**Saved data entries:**
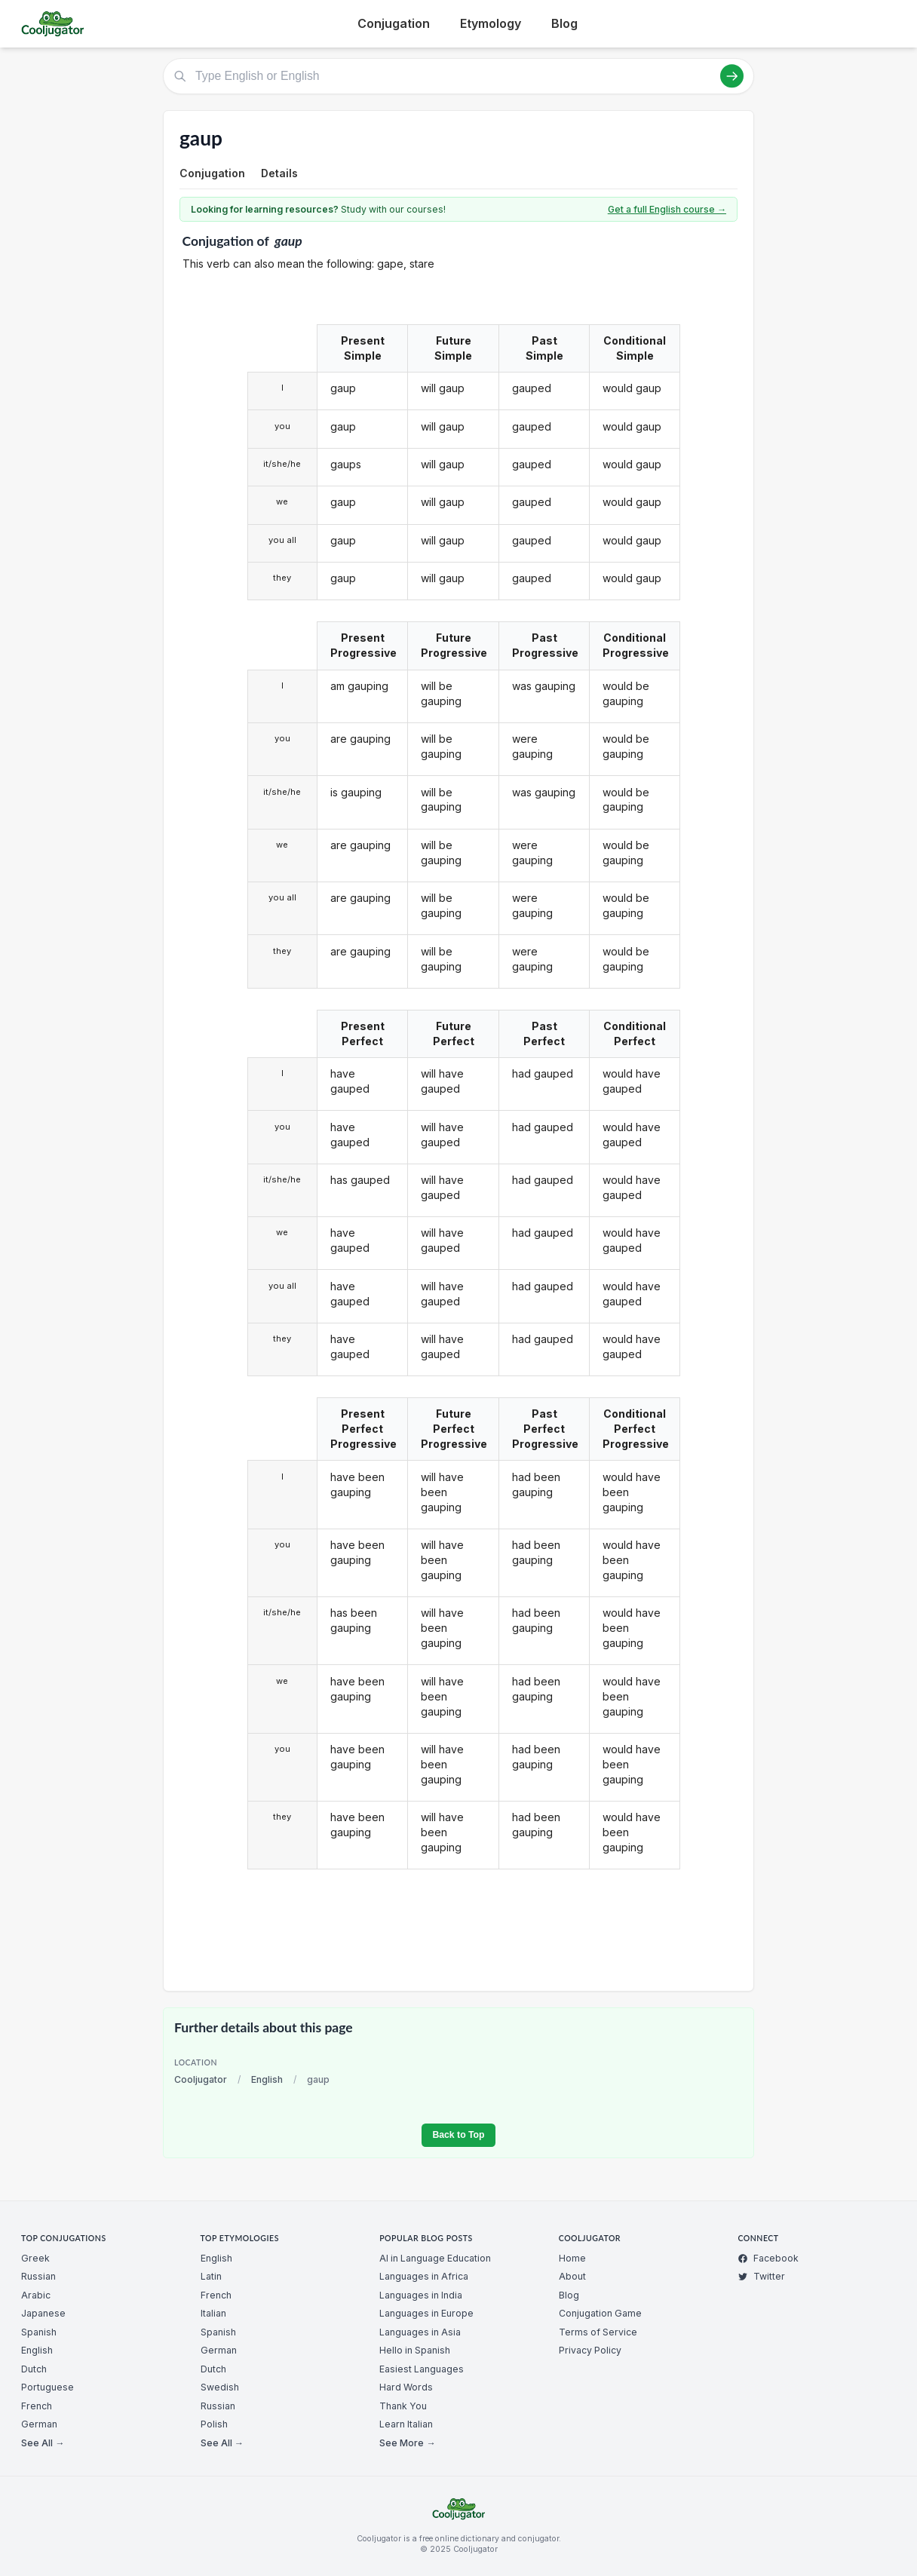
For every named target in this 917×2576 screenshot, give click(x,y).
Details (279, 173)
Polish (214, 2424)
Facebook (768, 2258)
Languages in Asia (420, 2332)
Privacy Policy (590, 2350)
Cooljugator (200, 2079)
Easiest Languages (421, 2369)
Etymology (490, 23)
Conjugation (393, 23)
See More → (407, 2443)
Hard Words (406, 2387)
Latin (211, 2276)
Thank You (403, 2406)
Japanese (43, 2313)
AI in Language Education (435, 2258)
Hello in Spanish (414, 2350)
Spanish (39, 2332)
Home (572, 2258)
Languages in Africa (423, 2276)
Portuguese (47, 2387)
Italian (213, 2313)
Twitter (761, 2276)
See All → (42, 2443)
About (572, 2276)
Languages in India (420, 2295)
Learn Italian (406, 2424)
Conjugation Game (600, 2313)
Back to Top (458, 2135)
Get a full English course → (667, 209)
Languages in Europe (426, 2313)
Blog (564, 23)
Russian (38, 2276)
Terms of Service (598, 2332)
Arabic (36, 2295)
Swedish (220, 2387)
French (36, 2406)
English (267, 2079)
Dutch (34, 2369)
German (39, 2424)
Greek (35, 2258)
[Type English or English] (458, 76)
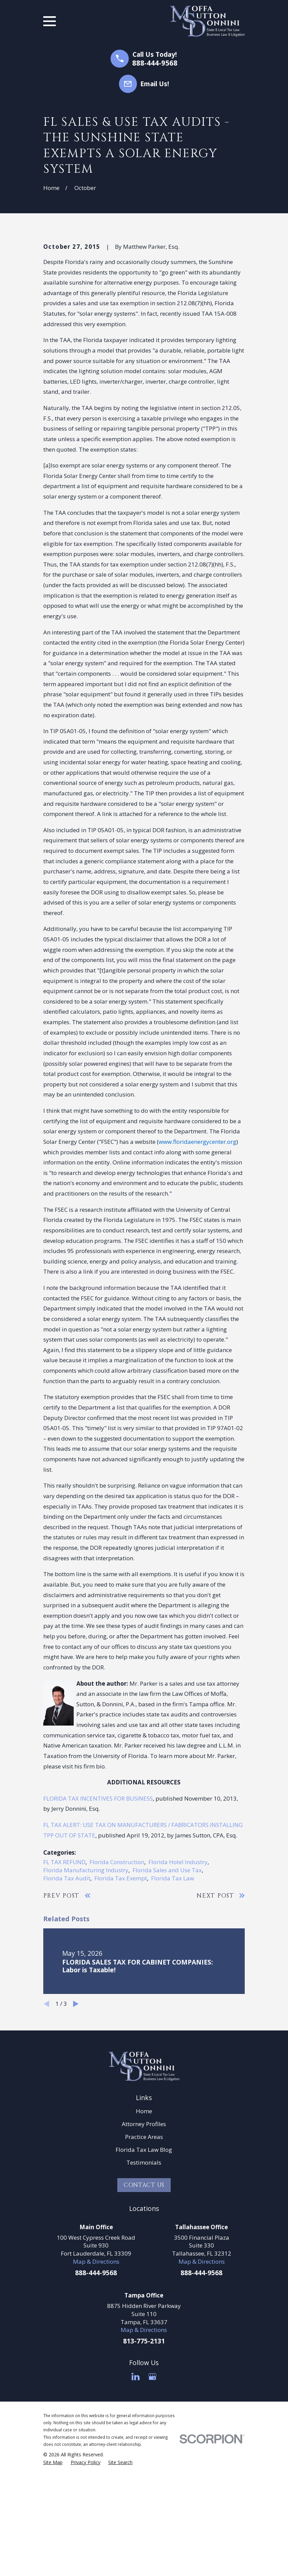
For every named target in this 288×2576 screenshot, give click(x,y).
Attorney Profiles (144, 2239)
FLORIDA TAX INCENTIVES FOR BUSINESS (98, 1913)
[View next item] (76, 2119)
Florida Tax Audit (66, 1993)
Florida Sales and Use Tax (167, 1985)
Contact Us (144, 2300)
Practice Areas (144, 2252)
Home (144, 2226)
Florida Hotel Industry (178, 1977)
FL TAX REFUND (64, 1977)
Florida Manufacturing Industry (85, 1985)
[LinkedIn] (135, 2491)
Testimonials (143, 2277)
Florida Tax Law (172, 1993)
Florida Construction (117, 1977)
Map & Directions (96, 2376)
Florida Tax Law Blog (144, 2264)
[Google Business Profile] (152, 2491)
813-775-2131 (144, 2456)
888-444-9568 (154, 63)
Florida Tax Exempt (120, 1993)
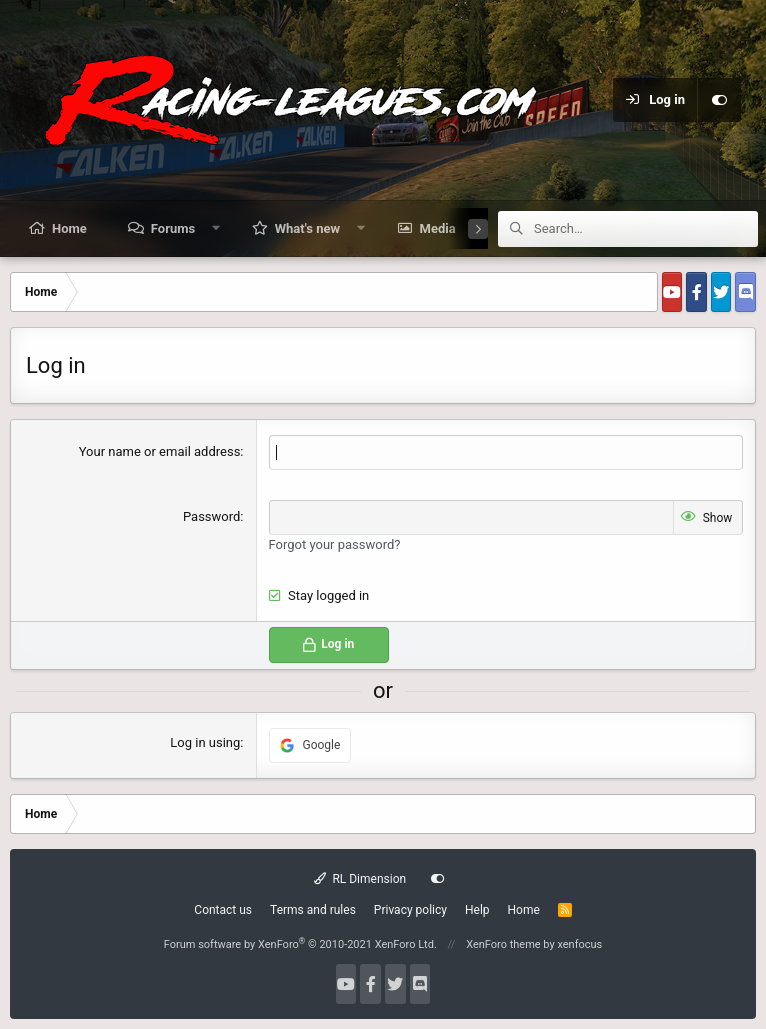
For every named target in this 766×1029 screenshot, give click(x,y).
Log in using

**AIM OF THE EXERCISE:** Your reply must match the data above line for line, except that it holds no pictures.

**RESULT OF THE TASK:**
For every named target in this 917×2576 screenshot, give click(x,y).
Details (279, 173)
Polish (214, 2424)
Facebook (768, 2258)
Languages in Asia (420, 2332)
Privacy Policy (590, 2350)
Cooljugator (200, 2079)
Easiest Languages (421, 2369)
Etymology (490, 23)
Conjugation (393, 23)
See More → (407, 2443)
Hard Words (406, 2387)
Latin (211, 2276)
Thank You (403, 2406)
Japanese (43, 2313)
AI in Language Education (435, 2258)
Hello in Spanish (414, 2350)
Spanish (39, 2332)
Home (572, 2258)
Languages in Africa (423, 2276)
Portuguese (47, 2387)
Italian (213, 2313)
Twitter (761, 2276)
See All → (42, 2443)
About (572, 2276)
Languages in India (420, 2295)
Learn Italian (406, 2424)
Conjugation Game (600, 2313)
Back to Top (458, 2135)
Get a full English course → (667, 209)
Languages in Europe (426, 2313)
Blog (564, 23)
Russian (38, 2276)
Terms of Service (598, 2332)
Arabic (36, 2295)
Swedish (220, 2387)
French (36, 2406)
English (267, 2079)
Dutch (34, 2369)
German (39, 2424)
Greek (35, 2258)
[Type English or English] (458, 76)
For every named target in this 288×2576 screenshot, give click(x,y).
Attorney Profiles (144, 2239)
FLORIDA TAX INCENTIVES FOR BUSINESS (98, 1913)
[View next item] (76, 2119)
Florida Tax Audit (66, 1993)
Florida Sales and Use Tax (167, 1985)
Contact Us (144, 2300)
Practice Areas (144, 2252)
Home (144, 2226)
Florida Hotel Industry (178, 1977)
FL TAX REFUND (64, 1977)
Florida Manufacturing Industry (85, 1985)
[LinkedIn] (135, 2491)
Testimonials (143, 2277)
Florida Tax Law (172, 1993)
Florida Construction (117, 1977)
Map & Directions (96, 2376)
Florida Tax Law Blog (144, 2264)
[Google Business Profile] (152, 2491)
813-775-2131 (144, 2456)
888-444-9568 (154, 63)
Florida Tax Exempt (120, 1993)
For every named target in this 766×1029 screenshot, give click(x,y).
Log in using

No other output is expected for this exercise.